■ **Problem statement**
Lines below starting with the line with "dietro l’angolo, dovrete" and going on through the line with "Serie B – Oliver" must be output exactly; the rest of the records must be left out.

━━━━━ Records for this exercise

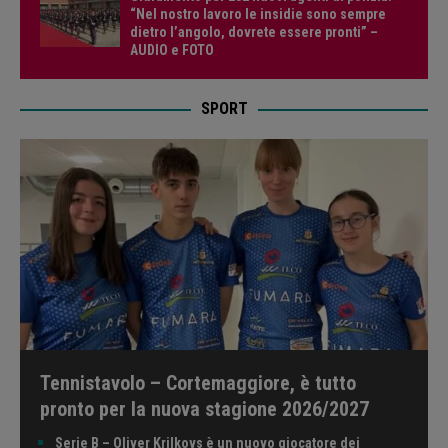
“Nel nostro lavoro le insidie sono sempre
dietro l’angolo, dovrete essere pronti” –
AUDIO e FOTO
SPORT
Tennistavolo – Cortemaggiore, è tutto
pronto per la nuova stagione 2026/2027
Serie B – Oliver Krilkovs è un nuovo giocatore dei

━━━━━━━━━━
━━━━━ Records for this exercise

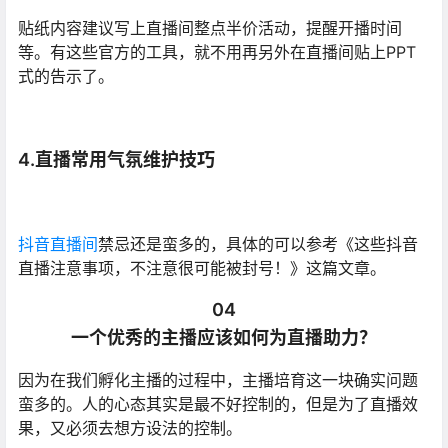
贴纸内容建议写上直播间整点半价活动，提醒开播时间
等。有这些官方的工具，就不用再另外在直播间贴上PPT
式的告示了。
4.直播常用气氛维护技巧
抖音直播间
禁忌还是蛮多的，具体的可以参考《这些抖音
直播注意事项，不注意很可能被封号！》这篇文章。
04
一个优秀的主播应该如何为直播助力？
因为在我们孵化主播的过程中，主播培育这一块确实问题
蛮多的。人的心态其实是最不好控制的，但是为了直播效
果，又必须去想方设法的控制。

━━━━━━━━━━

■ **Output of the exercise**
dietro l’angolo, dovrete essere pronti” –
AUDIO e FOTO
SPORT
Tennistavolo – Cortemaggiore, è tutto
pronto per la nuova stagione 2026/2027
Serie B – Oliver Krilkovs è un nuovo giocatore dei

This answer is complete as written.